Material supplied:
= = = = = = =

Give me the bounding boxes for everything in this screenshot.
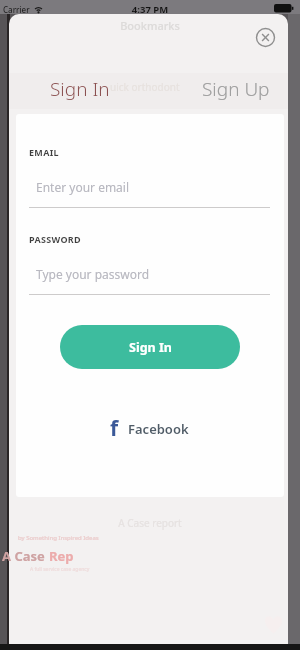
button[interactable]: Sign Up (202, 76, 270, 102)
staticText: f (110, 414, 119, 443)
staticText: by Something Inspired Ideas (18, 534, 99, 542)
button[interactable]: Type your password (29, 259, 270, 295)
staticText: Sign In (129, 339, 172, 356)
button[interactable]: f (110, 414, 189, 443)
staticText: A Case (2, 547, 49, 565)
staticText: 4:37 PM (0, 3, 300, 16)
button[interactable] (254, 26, 277, 49)
button[interactable]: Enter your email (29, 172, 270, 208)
staticText: Rep (49, 547, 74, 565)
staticText: Facebook (128, 420, 189, 438)
staticText: Enter your email (36, 179, 130, 195)
staticText: Bookmarks (0, 18, 300, 33)
staticText: A Case report (0, 516, 300, 530)
staticText: EMAIL (29, 146, 59, 158)
staticText: uick orthodont (110, 80, 180, 94)
staticText: Type your password (36, 266, 150, 282)
button[interactable]: Sign In (60, 325, 240, 369)
staticText: Carrier (3, 4, 30, 15)
staticText: A full service case agency (30, 566, 90, 573)
staticText: PASSWORD (29, 233, 81, 245)
button[interactable]: Sign In (50, 76, 110, 102)
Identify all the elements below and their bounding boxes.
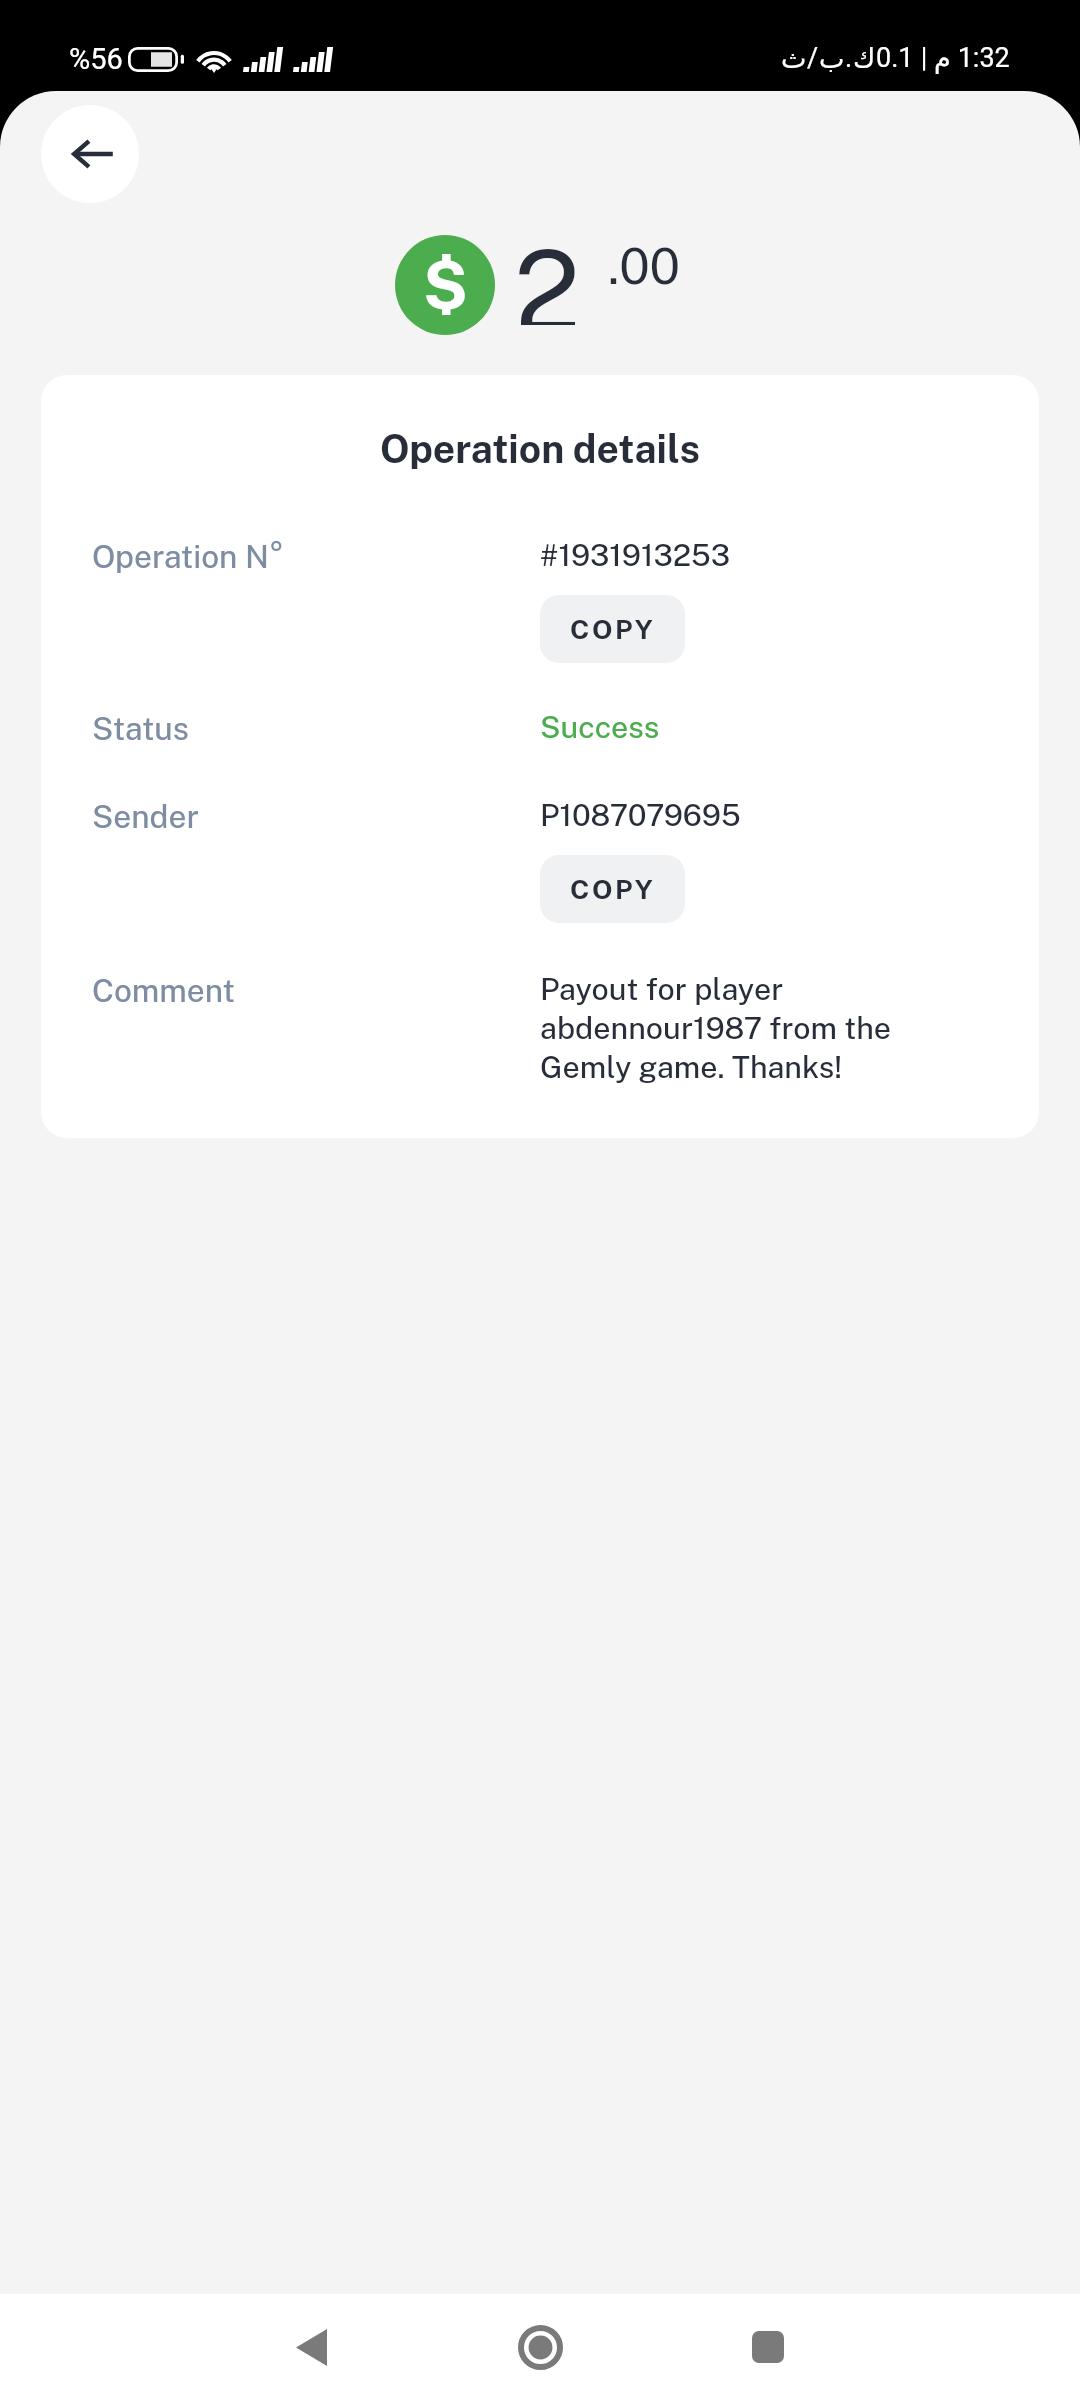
staticText: 1:32 [951,42,1010,74]
staticText: ث [781,43,807,74]
staticText: P1087079695 [540,797,741,833]
staticText: Success [540,709,660,745]
staticText: Operation N° [92,538,540,575]
staticText: ك [853,43,876,74]
staticText: Payout for player abdennour1987 from the… [540,971,939,1084]
staticText: ب [819,43,845,74]
staticText: م [934,43,951,74]
button[interactable]: Home [480,2301,600,2393]
staticText: / [807,42,819,74]
staticText: Status [92,710,540,747]
staticText: COPY [570,873,656,905]
button[interactable]: Recent apps [708,2301,828,2393]
button[interactable]: Back [251,2301,371,2393]
staticText: $ [423,246,468,324]
button[interactable]: Back [41,105,139,203]
button[interactable]: COPY [540,855,685,923]
staticText: 0.1 [876,42,914,74]
staticText: Operation details [41,426,1039,472]
staticText: Sender [92,798,540,835]
staticText: #1931913253 [540,537,731,573]
staticText: | [914,42,934,74]
staticText: Comment [92,972,540,1009]
staticText: .00 [608,236,680,295]
staticText: 2 [514,225,581,325]
staticText: COPY [570,613,656,645]
staticText: %56 [69,42,123,76]
button[interactable]: COPY [540,595,685,663]
staticText: . [845,42,853,74]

= = = = = = =

From the listing, copy each line containing the word "Type".

button[interactable]: Type your password (29, 259, 270, 295)
staticText: Type your password (36, 266, 150, 282)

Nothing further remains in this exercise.